Геральд Фрайзер был тем человеком, в которого я, как и в Генриха, влюбилась из благодарности. Однако эта, вторая в моей жизни, влюбленность была страстнее и безрассуднее первой. Я познакомилась с Геральдом еще до ареста отца. Я впустила его в свое сердце сразу же, как только увидела. Это случилось в тот день, когда Клара ушла на почту, а отец снова заперся в своем кабинете. В дверь дома настойчиво позвонили, и я вынуждена была открыть ее. На пороге стоял Геральд Фрайзер. Что очаровало меня в нем? Улыбка или блестевшие в лучах солнца рыжие волосы? Или, может быть, веснушки на красивом, правильной формы, носу?
Любовь вспыхивает беспричинно. Невозможно найти объяснение этому возвышенному идиотизму. Я знала, кто стоит на пороге нашего дома. Клара предупредила меня, что должен приехать наш враг - Геральд Фрайзер. Он явился, чтобы взыскать с отца деньги, принадлежащие его бывшей жене, которая, должно быть, все еще что-то значила для него.
- Отца нет дома.
Он понял, что я лгу, и прошел за мной в вестибюль.
- Ничего, я подожду, - сказал он.
Геральд был крупным мужчиной с ярко-рыжей шевелюрой. Сияющая улыбка не сходила с его лица. Клара назвала его акулой капитализма, она вообще постоянно ошибалась в своих суждениях о людях. Я искренне надеялась, что она задержится на почте. Настенные часы слишком громко тикали. Ковер под нашими ногами был пыльным, и я стыдилась этого.
- Прекрасный дом, - произнес Геральд Фрайзер. - Он вам очень подходит.
Что бы он ни сказал, я все равно пригласила бы его на террасу, предложила бы ему что-нибудь выпить и заставила бы его переночевать у нас. Стоял один из тех солнечных дней, когда Гамбург превращается в настоящую Венецию. Геральд сидел в кресле отца, пил джин-тоник и смотрел на Меня. Любовь требует от человека откровенности.
- Думаю, вы вряд ли получите назад свои триста тысяч марок, - промолвила я. - Мы сейчас находимся в стесненных обстоятельствах.
- Я это понимаю.
- Правда?
- Да. Кроме того, моя бывшая жена - настоящая гиена, у нее слишком много денег и слишком мало ума.
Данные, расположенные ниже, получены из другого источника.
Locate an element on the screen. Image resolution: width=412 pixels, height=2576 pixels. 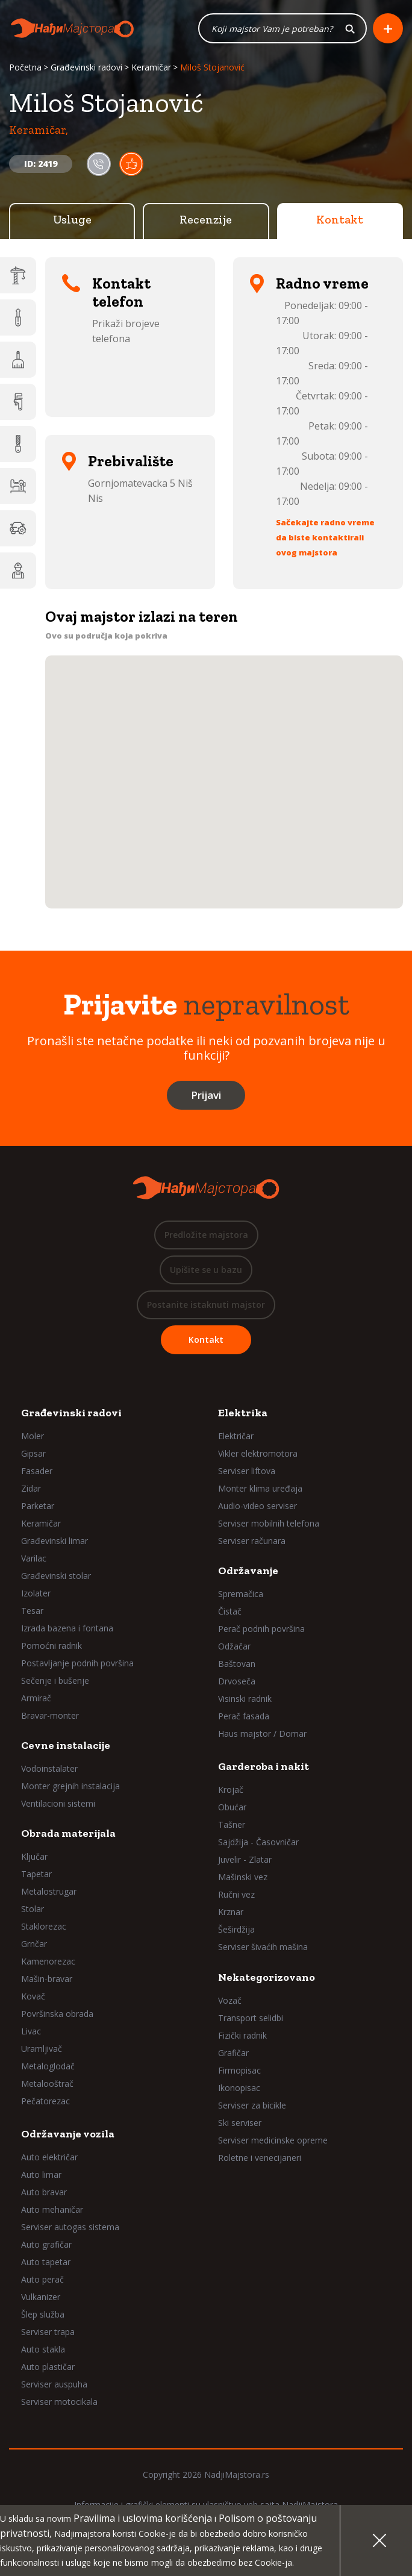
Staklorezac is located at coordinates (43, 1926).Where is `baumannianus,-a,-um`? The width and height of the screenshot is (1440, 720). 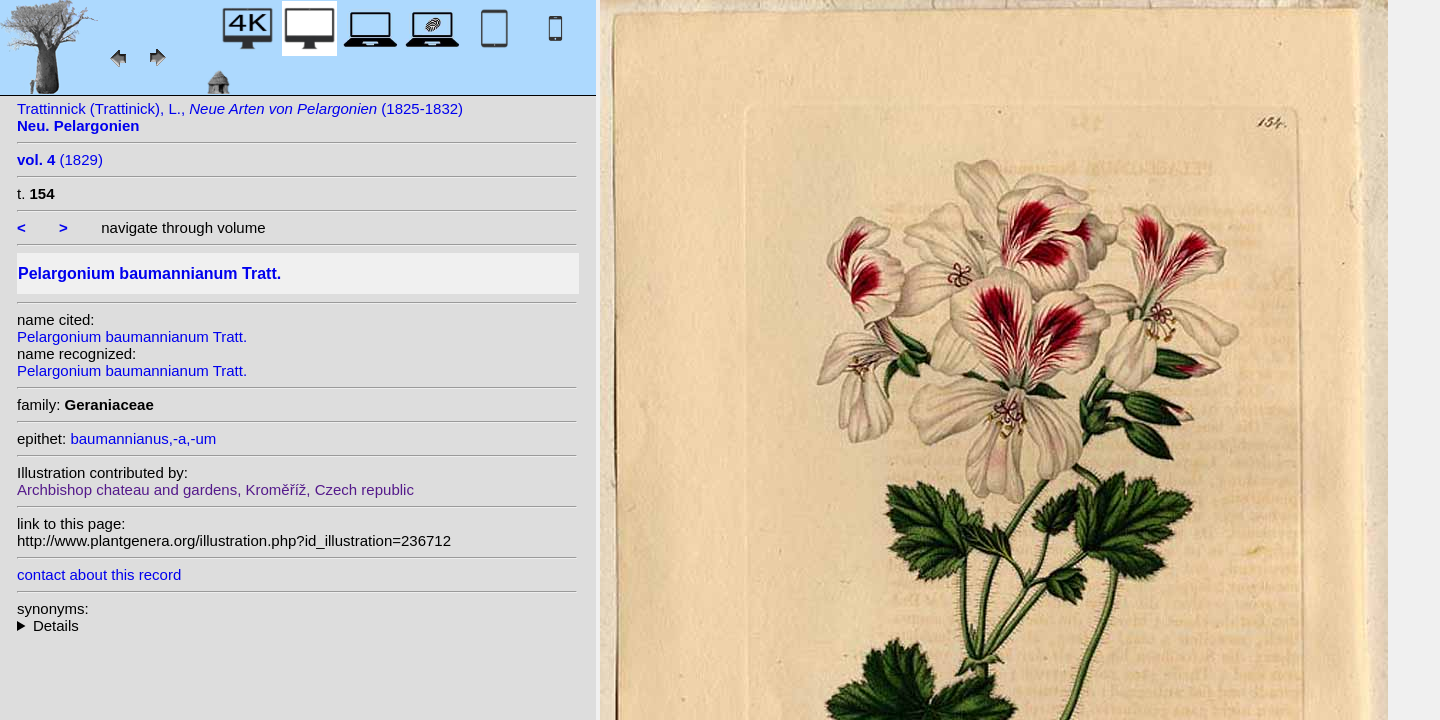 baumannianus,-a,-um is located at coordinates (143, 438).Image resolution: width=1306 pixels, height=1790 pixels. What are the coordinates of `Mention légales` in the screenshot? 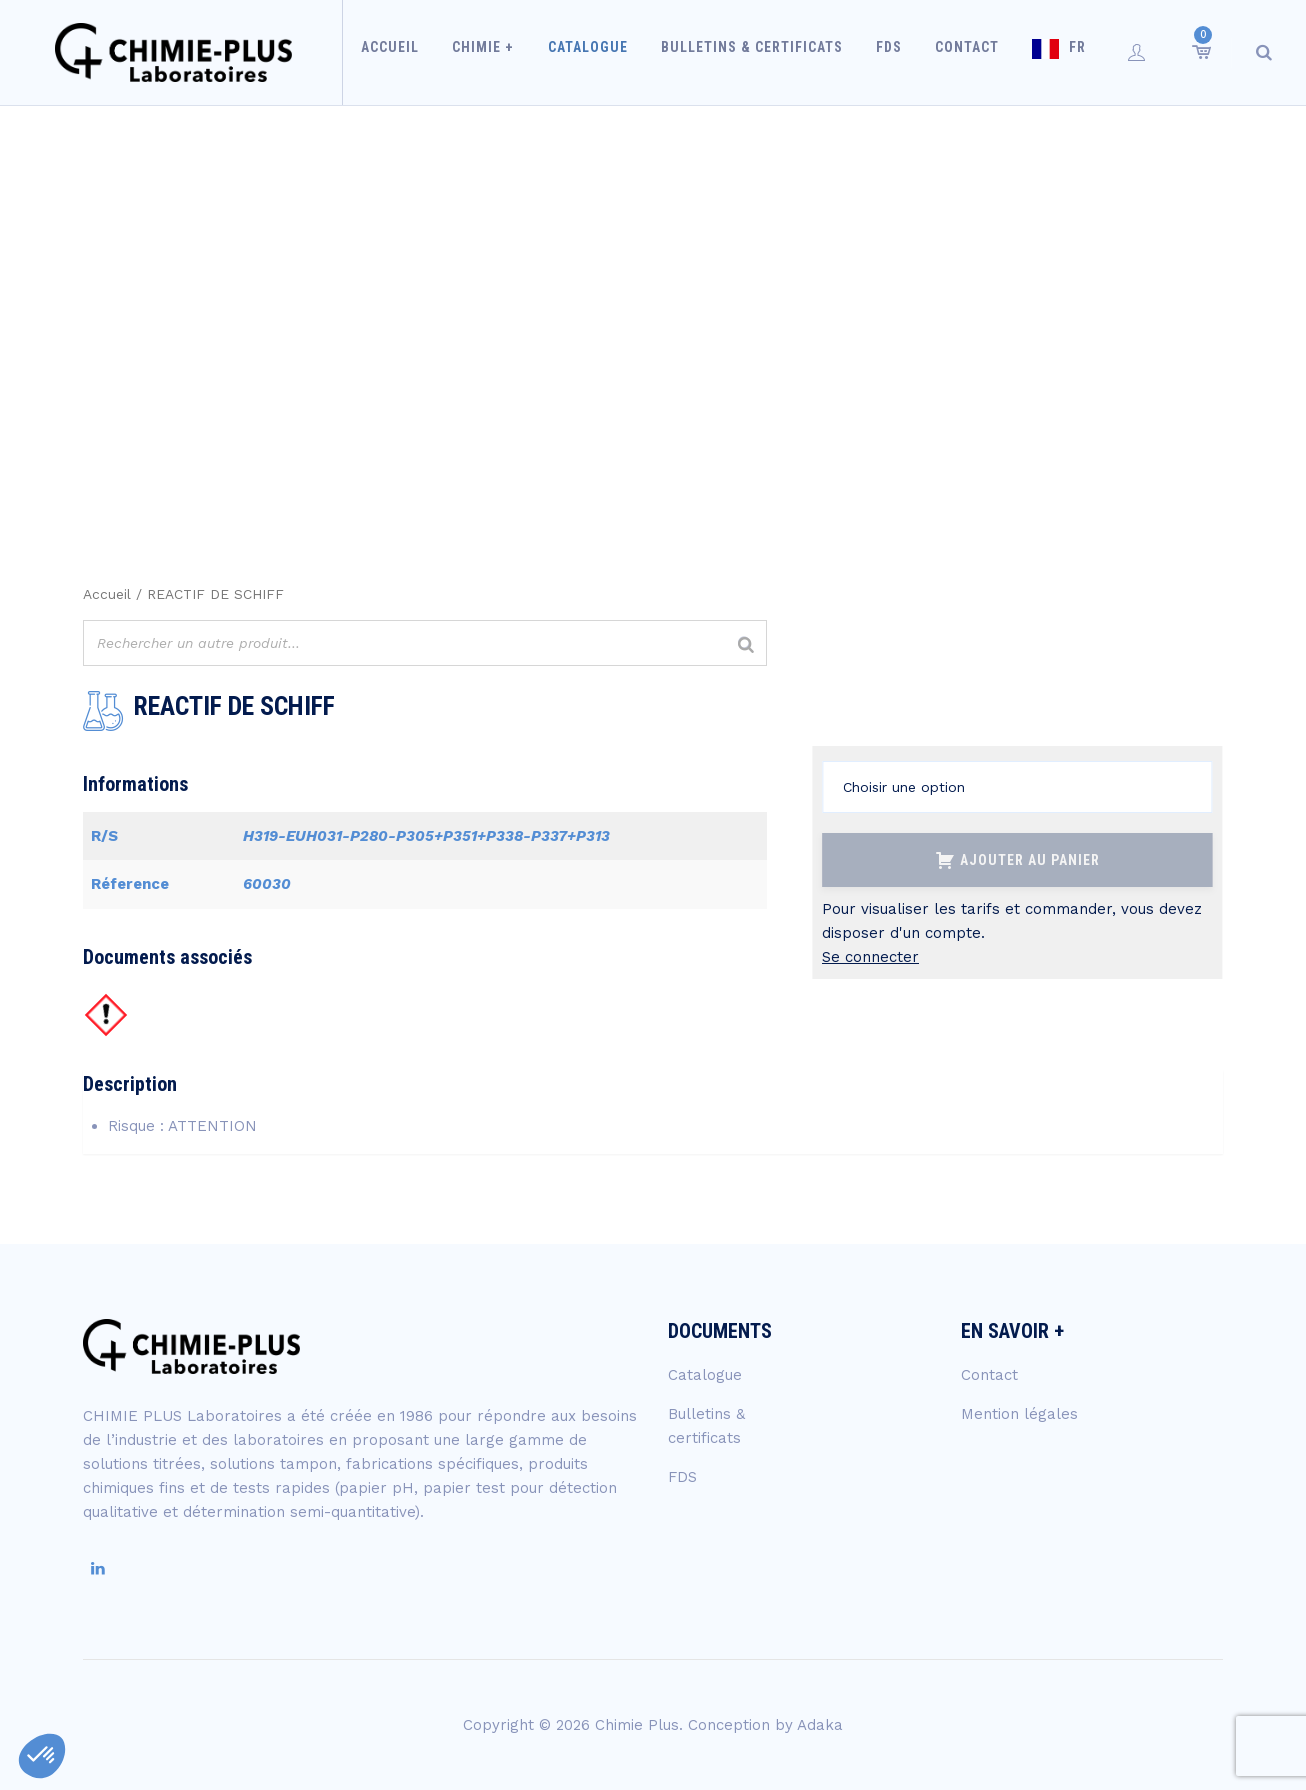 It's located at (1019, 1414).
Его слова обрадовали меня.
- Клара говорит, что вы хотите подать в суд на отца.
- Нет. Я не собираюсь заявлять на него. Если он банкрот, от этого будет мало толку. Клара - это та женщина, с которой я разговаривал по телефону?
- Да. Она служит у отца секретарем. Впрочем, не только. Собственно говоря, она выполняет всю работу по дому. Клара очень старательна.
- Мне тоже так показалось. Но почему она все время упоминает Маркса? Какое отношение он имеет к нашему делу?
Мы рассмеялись. Наш дуэт звучал очень слаженно. Это была симфония счастья, истерический хохот двух сумасшедших. А потом я рассказала ему о Кларе. И о себе. Конечно, я рассказывала только то, что обычно говорят, стараясь любой ценой понравиться собеседнику. При этом мне пришлось немного приврать. Об отце я тогда не обмолвилась ни словом. Эту тему мы обсудили позже, когда поехали на побережье. Там мы пили коктейли в уютных кафе, прогуливались по взморью, танцевали в ресторане "Пони". Снова пили. И наслаждались жизнью, понимая, что нам никогда не будет так хорошо, как сейчас. Ожидание никогда не будет столь напряженным, любопытство - столь безмерным, а страсть - более захватывающей.
Геральд Фрайзер, тридцатишестилетний разведенный мужчина, любил Фелицию Вондрашек. Так, во всяком случае, он говорил, и я верила ему, а он - мне. Два дня мы провели на Зюльте, куда отправились на его машине прямо из нашего дома еще до возвращения Клары с почты. Уходя, я оставила ей записку, в которой сообщила, что дело доктора Фрайзера улажено и она может больше не беспокоиться по этому поводу. Геральд смеялся, читая, что я накарябала. Тем не менее я сочла нужным сообщить ему, что он - первый кредитор отца, с которым я вступила в непосредственное общение. Я сказала, что никогда не вмешиваюсь в дела отца, что вообще редко бываю в его доме.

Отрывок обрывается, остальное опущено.